There are 4 reasons:
Firstly, the milk price for all milk in the EU, including the milk produced in Britain, is set in euros. British farmers are paid the equivalent euro-value for their milk. Therefore, when the euro devalues in relation to sterling -- which means that the euro is "weak" in relation to the "strong" pound, which means that you get more euros for your pounds -- therefore, when British farmers get paid in euros, and convert these euros into sterling, they find they get less sterling.
In effect, this means that farmers in euroland start at around a 15 percent price advantage compared to British farmers. Even if Britain joined the euro, we would have to join at the current exchange rate, and so the present disadvantage would remain.
Secondly, due to the milk quota system set by Brussels, euroland farmers have surpluses, which, because the "Common Agricultural Policy" allows free access to British markets, they are able to offload onto Britain and thereby undercut home producers.
Thirdly, our euroland competitors are supported better financially by their own governments, via various subsidies and tax breaks.

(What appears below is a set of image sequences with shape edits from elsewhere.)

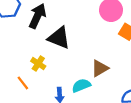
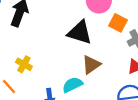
black triangle: (59, 38) -> (80, 32), moved

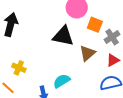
brown triangle: (91, 65) -> (87, 53), moved

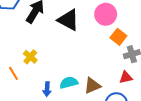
black triangle: (63, 36) -> (68, 20), moved
brown triangle: (87, 53) -> (92, 86), moved

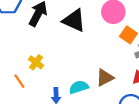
brown triangle: (92, 86) -> (105, 78), moved

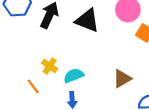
cyan semicircle: (79, 87) -> (74, 76), moved

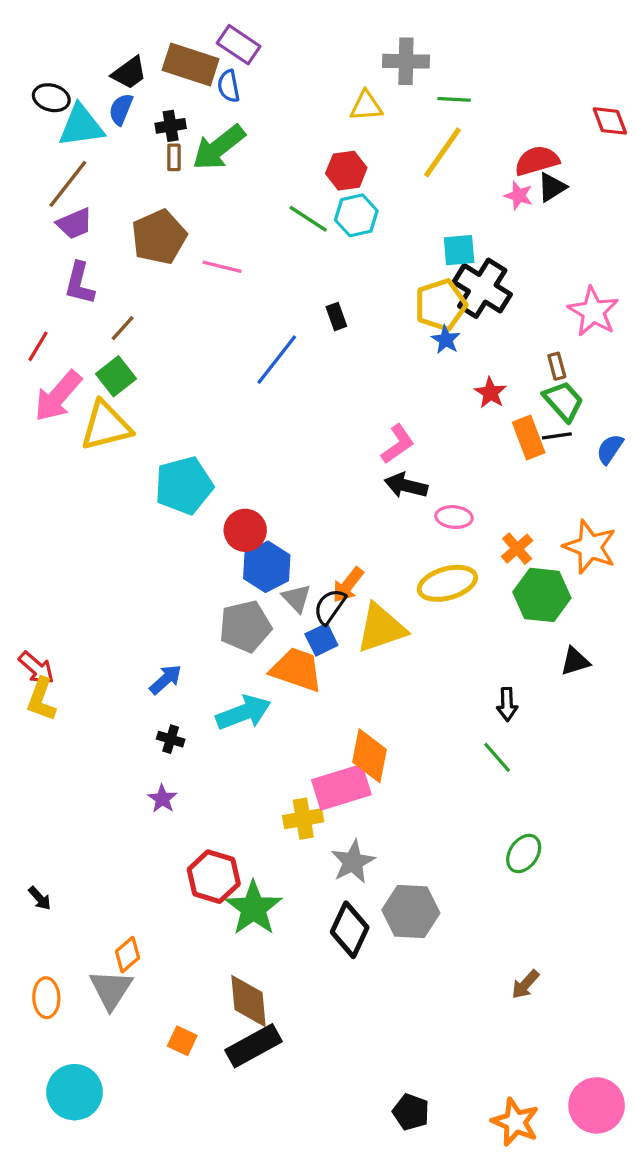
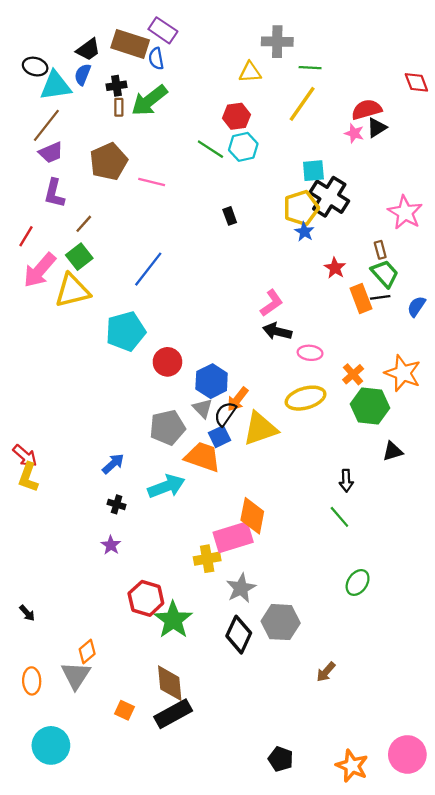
blue line: (277, 360) -> (148, 269), moved
blue hexagon: (267, 567) -> (212, 381), moved
brown arrow: (525, 984) -> (326, 672), moved

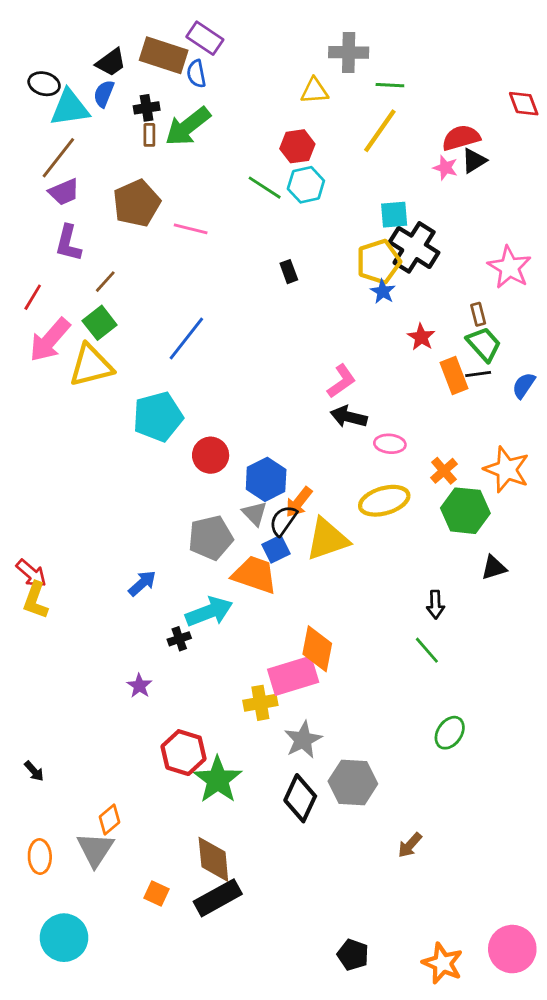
black cross: (117, 504) -> (179, 639), moved, turned -36

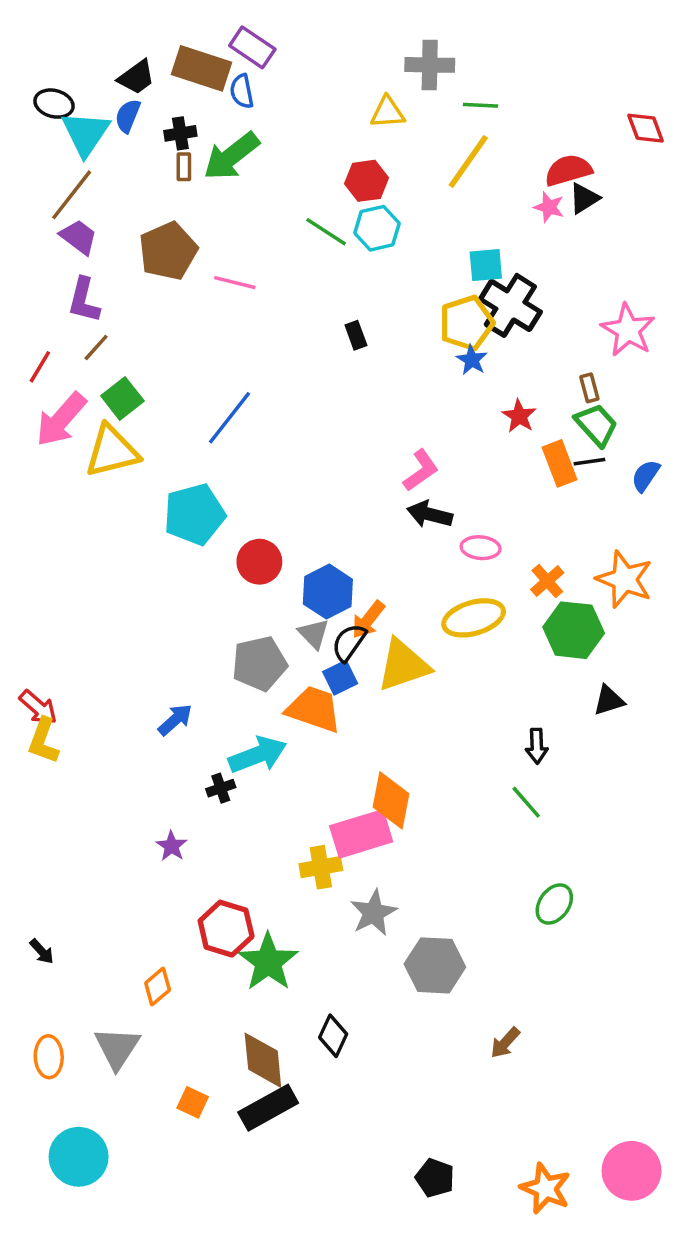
cyan triangle: (70, 108) -> (86, 133), turned -48
purple trapezoid: (64, 192) -> (79, 237), turned -120
brown line: (105, 282) -> (96, 348), moved
black diamond: (300, 798) -> (333, 1036), moved, size x0.7
orange diamond: (110, 820) -> (158, 987), moved

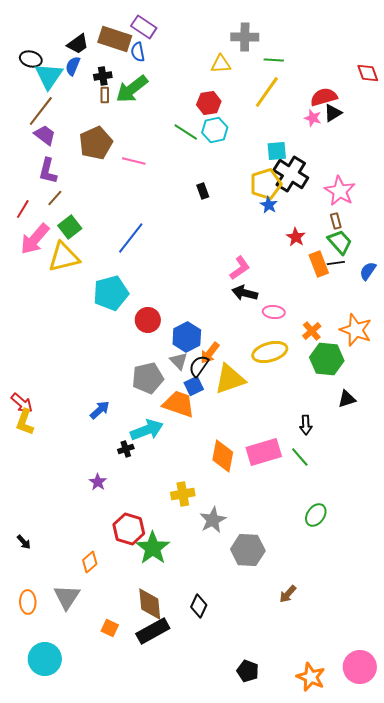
pink star: (628, 330) -> (340, 191), moved
pink rectangle: (361, 834) -> (264, 452), moved
black diamond: (333, 1036) -> (199, 606), moved

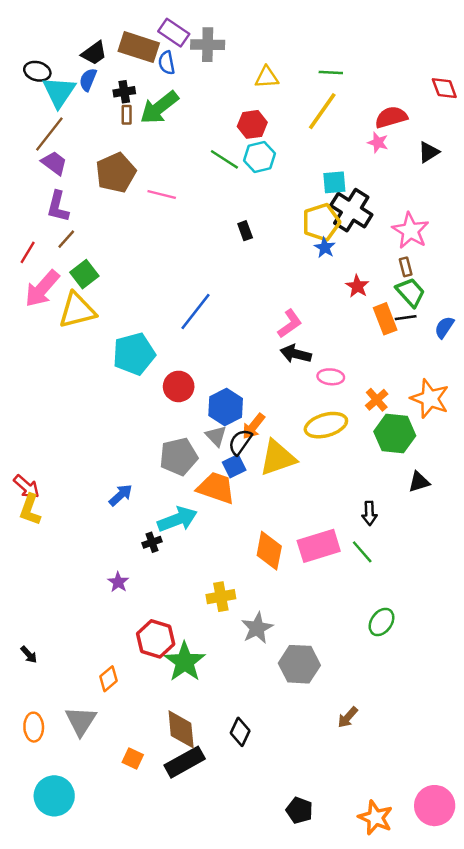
gray cross: (245, 37) -> (208, 45), moved
black triangle: (333, 113) -> (429, 152), moved
blue line: (131, 238) -> (196, 312), moved

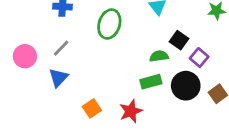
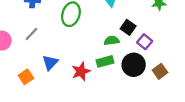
blue triangle: (58, 78) -> (50, 63), moved
orange square: (92, 108) -> (26, 77), moved
red star: (131, 111) -> (81, 71), moved

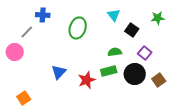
black square: (128, 27) -> (132, 30), moved
gray line: (31, 34) -> (27, 32), moved
orange square: (26, 77) -> (24, 98), moved

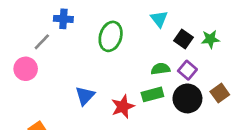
green star: (158, 18) -> (210, 39), moved
purple square: (145, 53) -> (187, 70), moved
brown square: (159, 80) -> (220, 93), moved

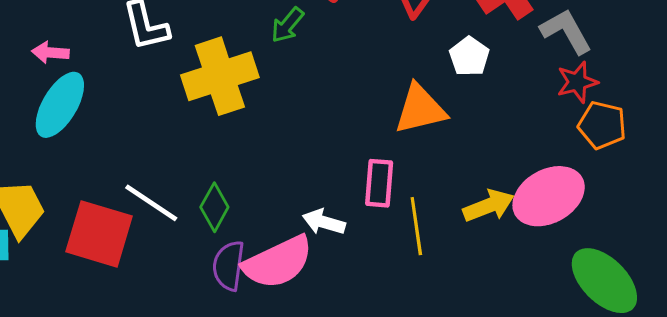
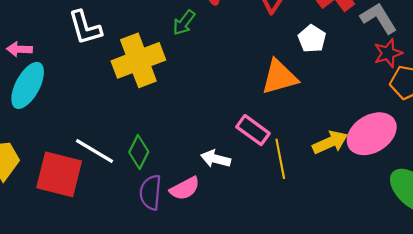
pink rectangle: (379, 183) -> (253, 130), turned -56
pink semicircle: (278, 262) -> (185, 188), size x0.6

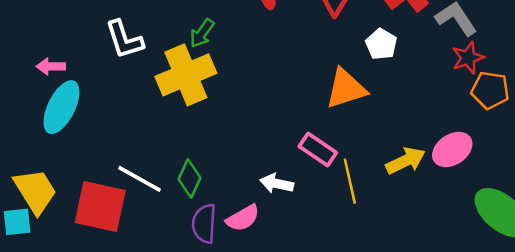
green arrow: (184, 23) -> (202, 33), moved
pink ellipse: (372, 134) -> (452, 149), size x0.7

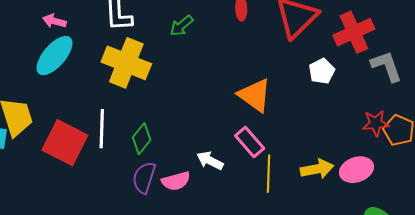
red star: (468, 58) -> (376, 123), moved
yellow cross: (186, 75) -> (126, 63), moved, turned 30
orange triangle: (346, 89) -> (255, 95), moved, turned 39
white line: (139, 179) -> (102, 129), turned 48

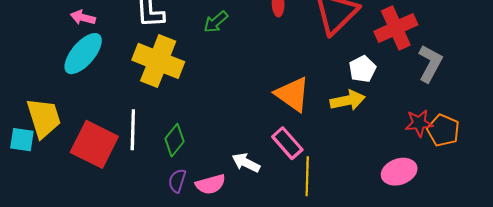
gray L-shape: (387, 66) -> (430, 64), turned 48
yellow arrow: (317, 169) -> (348, 100), moved
purple semicircle: (144, 178) -> (177, 181), size x0.7

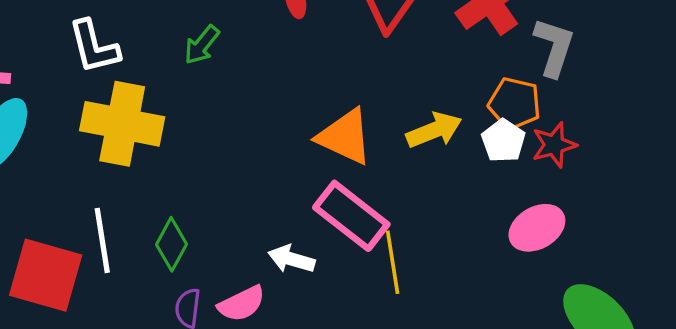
white pentagon: (362, 69) -> (503, 141), moved
orange pentagon: (443, 130) -> (515, 103), moved
pink rectangle: (287, 143) -> (351, 216), size x1.4

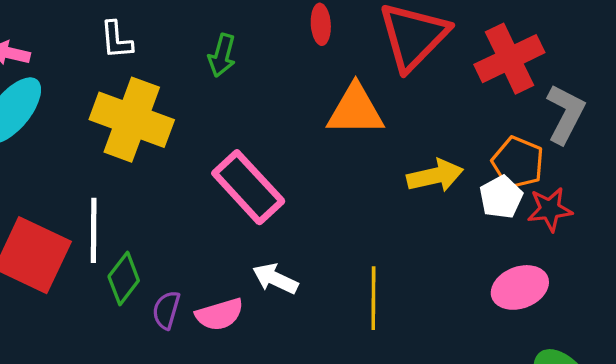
green arrow: (202, 45) -> (222, 55), turned -33
white L-shape: (94, 47) -> (116, 40), size x0.7
orange triangle: (345, 137) -> (355, 110), moved, turned -34
pink rectangle: (351, 216) -> (248, 187), moved
green diamond: (171, 244) -> (124, 279), moved

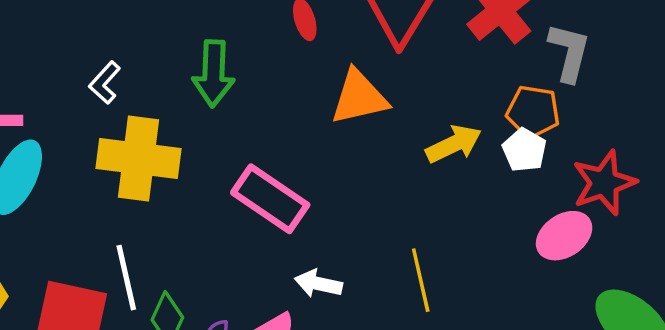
white L-shape: (116, 40) -> (105, 83), turned 60
green arrow: (222, 55) -> (213, 74), size x1.5
red star: (550, 209) -> (604, 183), moved, size x1.4

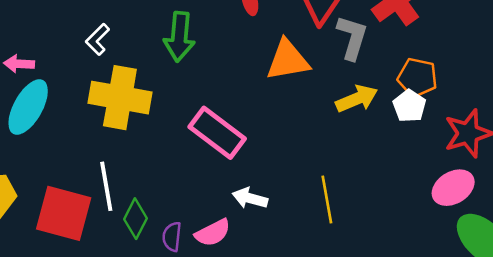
gray L-shape: (569, 52) -> (352, 37), moved
pink ellipse: (564, 236) -> (453, 188), moved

Yet, here in Britain, our government seems determined to do away with much of British farming, and to see small and family farms driven to the wall.
Fourthly, British taxpayers pay £5 billion a year into the Common Agricultural Policy but only £2.2 billion comes back to British agriculture. In other words, for every £1 we pay to help British farmers, we pay £1.50 to help our European competitors.
In other words, we British taxpayers are paying European farmers to undercut our own British farmers!